## Required action
Below are some records. Say in a single number how many of their lines include the word "پاترول".

(Stored items from a collection)
--- START ---
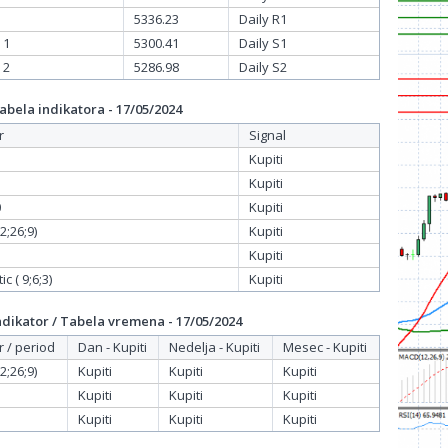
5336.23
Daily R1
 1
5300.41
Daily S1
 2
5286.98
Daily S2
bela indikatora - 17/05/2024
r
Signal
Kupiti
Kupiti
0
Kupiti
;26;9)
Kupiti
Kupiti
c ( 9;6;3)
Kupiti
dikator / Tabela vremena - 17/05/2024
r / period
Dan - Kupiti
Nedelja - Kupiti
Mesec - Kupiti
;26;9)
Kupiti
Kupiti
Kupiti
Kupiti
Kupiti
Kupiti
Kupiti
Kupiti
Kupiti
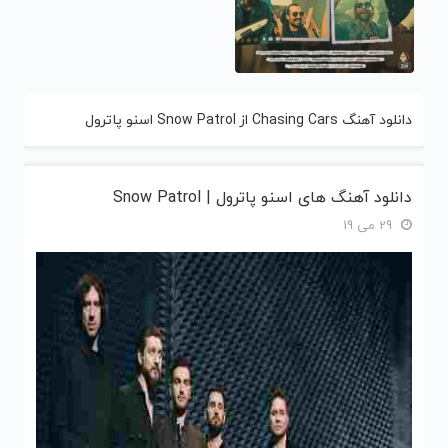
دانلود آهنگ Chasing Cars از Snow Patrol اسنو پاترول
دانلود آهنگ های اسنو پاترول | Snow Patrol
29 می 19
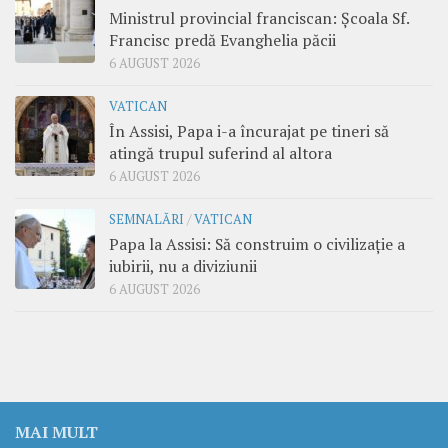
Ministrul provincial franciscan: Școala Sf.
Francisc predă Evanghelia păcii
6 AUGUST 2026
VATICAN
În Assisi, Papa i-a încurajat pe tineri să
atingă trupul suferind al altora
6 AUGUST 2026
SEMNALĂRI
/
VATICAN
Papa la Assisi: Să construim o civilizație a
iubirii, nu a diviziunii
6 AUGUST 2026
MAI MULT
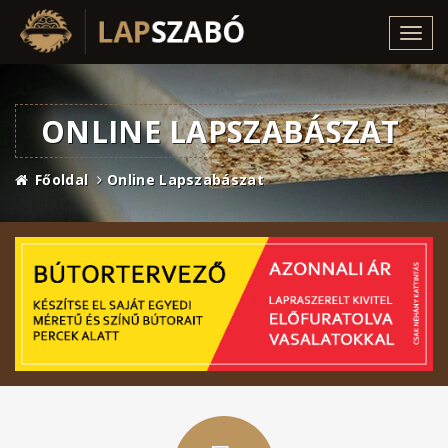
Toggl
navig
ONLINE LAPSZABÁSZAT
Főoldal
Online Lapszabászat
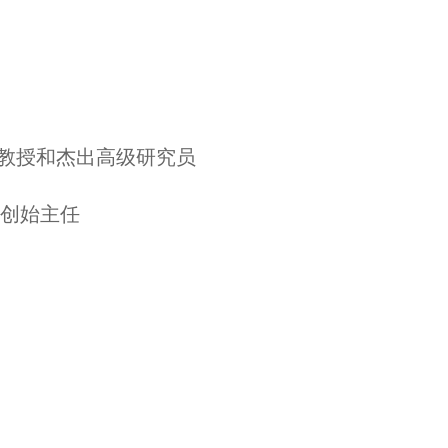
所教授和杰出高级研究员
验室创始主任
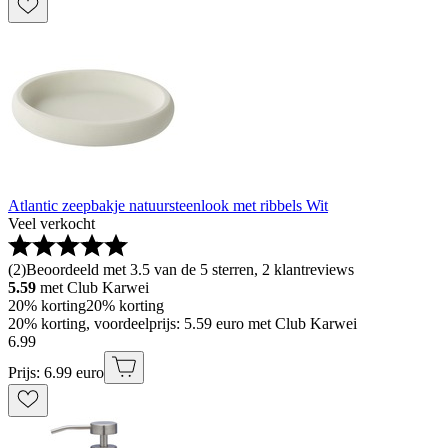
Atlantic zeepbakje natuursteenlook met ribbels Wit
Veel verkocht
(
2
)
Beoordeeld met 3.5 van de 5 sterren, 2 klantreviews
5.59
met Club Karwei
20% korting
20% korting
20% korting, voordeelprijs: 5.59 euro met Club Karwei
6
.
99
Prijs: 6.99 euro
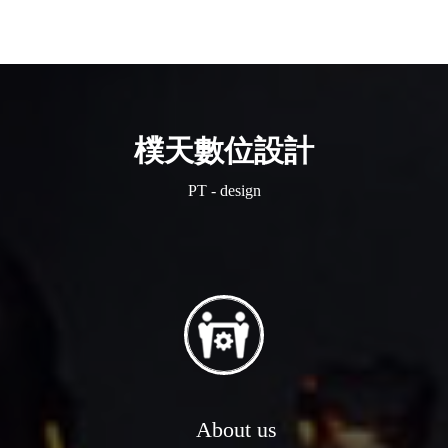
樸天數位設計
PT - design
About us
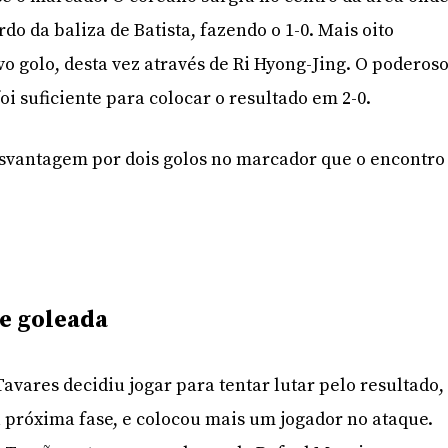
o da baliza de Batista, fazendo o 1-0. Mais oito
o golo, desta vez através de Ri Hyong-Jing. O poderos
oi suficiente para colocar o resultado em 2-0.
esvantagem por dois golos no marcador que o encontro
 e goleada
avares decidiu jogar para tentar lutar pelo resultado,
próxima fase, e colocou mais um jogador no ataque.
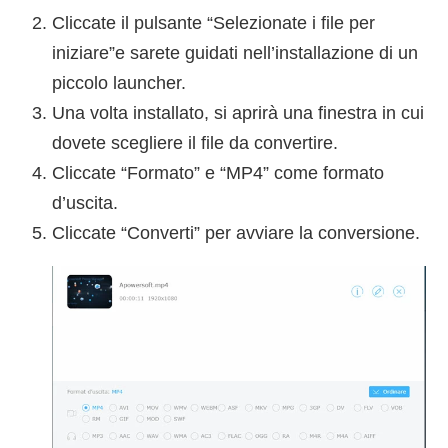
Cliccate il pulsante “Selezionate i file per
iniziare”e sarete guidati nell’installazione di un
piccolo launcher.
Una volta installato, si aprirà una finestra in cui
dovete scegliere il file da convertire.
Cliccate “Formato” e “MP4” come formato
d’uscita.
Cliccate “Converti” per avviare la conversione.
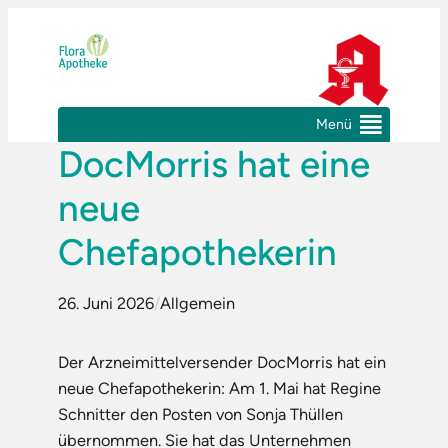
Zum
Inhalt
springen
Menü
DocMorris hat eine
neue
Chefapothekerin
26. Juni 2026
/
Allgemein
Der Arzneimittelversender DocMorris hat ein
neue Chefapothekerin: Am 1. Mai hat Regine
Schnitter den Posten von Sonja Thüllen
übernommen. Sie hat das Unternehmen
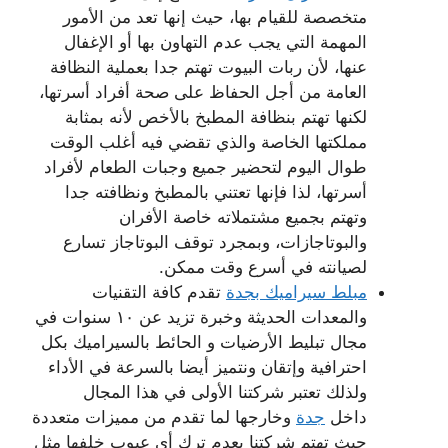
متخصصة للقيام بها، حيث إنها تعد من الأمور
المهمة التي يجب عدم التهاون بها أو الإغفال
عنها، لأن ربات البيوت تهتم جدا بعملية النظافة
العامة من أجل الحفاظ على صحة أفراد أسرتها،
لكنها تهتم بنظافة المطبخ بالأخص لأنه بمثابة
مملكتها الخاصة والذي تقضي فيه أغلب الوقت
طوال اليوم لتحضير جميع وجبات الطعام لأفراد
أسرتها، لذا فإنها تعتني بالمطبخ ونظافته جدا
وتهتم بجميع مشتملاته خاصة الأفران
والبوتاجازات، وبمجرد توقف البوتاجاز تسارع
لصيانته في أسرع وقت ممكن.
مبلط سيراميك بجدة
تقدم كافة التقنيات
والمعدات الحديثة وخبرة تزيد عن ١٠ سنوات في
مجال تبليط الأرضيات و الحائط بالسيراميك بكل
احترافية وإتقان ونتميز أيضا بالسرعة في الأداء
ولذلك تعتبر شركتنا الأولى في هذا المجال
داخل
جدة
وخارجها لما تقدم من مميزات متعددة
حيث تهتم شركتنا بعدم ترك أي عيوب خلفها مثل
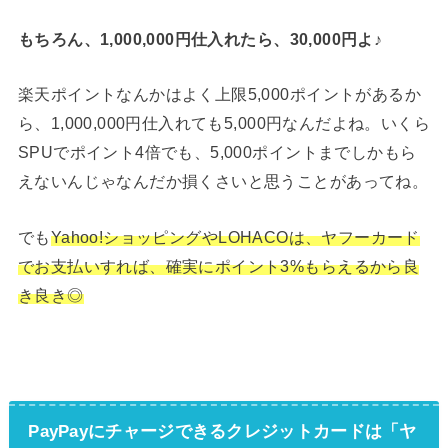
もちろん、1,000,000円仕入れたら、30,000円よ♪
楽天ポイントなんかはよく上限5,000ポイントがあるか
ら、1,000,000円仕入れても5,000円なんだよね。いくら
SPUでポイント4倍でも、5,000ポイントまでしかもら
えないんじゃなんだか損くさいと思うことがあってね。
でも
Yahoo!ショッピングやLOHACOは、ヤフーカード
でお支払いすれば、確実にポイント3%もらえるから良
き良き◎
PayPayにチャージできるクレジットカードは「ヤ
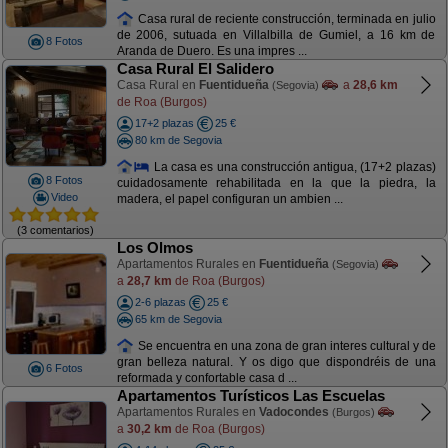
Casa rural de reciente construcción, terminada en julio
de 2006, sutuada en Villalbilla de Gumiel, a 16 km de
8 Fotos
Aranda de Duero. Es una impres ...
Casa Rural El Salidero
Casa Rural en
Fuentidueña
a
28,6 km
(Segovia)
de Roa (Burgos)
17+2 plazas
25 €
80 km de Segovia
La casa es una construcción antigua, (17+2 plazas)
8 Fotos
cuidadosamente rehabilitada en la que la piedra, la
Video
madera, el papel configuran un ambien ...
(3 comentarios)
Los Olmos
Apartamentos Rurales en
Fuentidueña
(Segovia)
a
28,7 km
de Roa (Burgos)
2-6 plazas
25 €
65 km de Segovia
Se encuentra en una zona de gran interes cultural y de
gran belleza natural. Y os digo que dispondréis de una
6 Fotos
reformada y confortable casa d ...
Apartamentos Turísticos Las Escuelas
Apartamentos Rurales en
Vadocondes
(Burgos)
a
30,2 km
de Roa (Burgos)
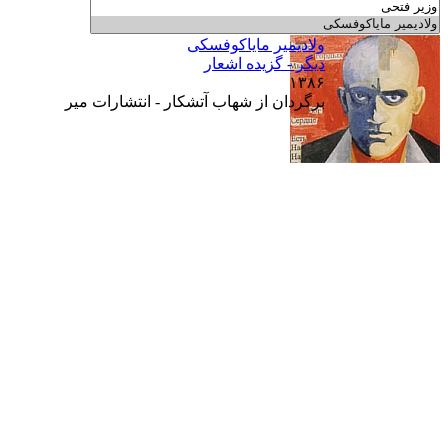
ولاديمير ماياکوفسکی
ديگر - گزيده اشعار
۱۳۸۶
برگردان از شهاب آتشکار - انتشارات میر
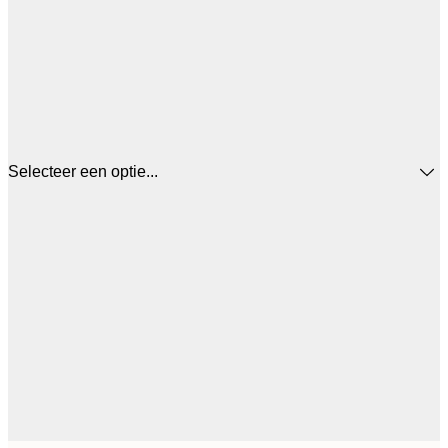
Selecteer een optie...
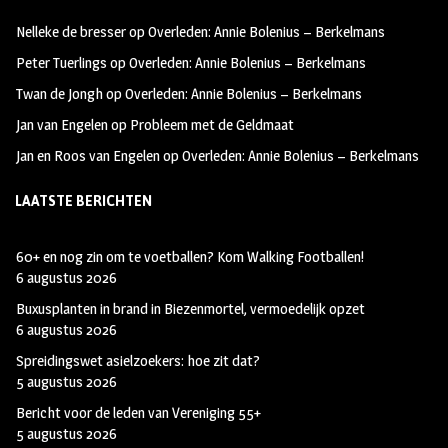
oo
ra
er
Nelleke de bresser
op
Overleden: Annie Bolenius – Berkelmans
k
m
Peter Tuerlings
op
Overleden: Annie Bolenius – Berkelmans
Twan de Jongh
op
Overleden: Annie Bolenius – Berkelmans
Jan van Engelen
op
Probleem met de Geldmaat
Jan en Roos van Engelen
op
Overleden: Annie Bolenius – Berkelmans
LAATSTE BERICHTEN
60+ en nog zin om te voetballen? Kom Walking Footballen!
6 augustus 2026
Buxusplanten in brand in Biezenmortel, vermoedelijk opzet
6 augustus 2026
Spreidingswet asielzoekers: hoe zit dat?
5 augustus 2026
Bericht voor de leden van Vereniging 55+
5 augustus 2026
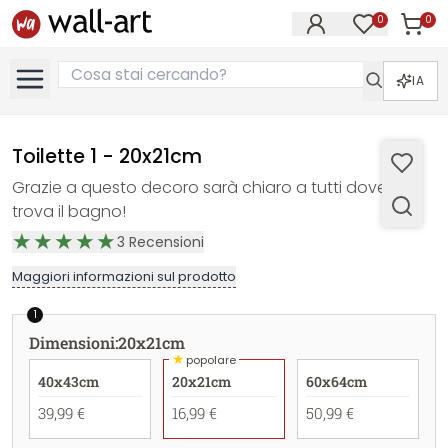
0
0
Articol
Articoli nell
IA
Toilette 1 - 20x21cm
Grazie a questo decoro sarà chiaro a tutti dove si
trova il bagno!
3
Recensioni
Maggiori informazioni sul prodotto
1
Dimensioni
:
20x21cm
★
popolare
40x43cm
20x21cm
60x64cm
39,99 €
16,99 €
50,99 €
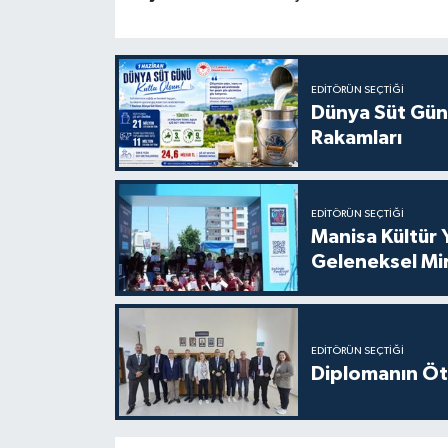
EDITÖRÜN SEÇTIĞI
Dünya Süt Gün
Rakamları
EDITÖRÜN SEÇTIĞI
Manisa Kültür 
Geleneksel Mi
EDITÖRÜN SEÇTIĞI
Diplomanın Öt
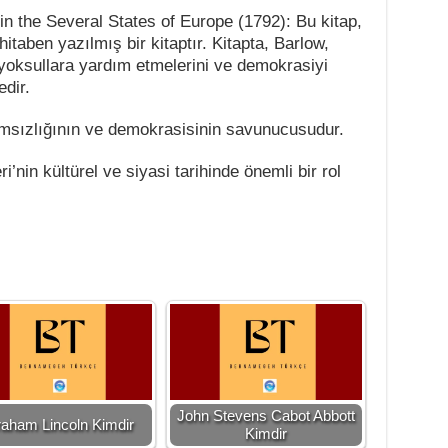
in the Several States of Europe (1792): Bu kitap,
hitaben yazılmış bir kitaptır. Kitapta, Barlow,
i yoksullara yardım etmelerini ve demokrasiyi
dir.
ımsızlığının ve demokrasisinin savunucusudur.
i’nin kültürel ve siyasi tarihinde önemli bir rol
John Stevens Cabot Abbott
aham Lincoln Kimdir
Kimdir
--- END ---
## Result
2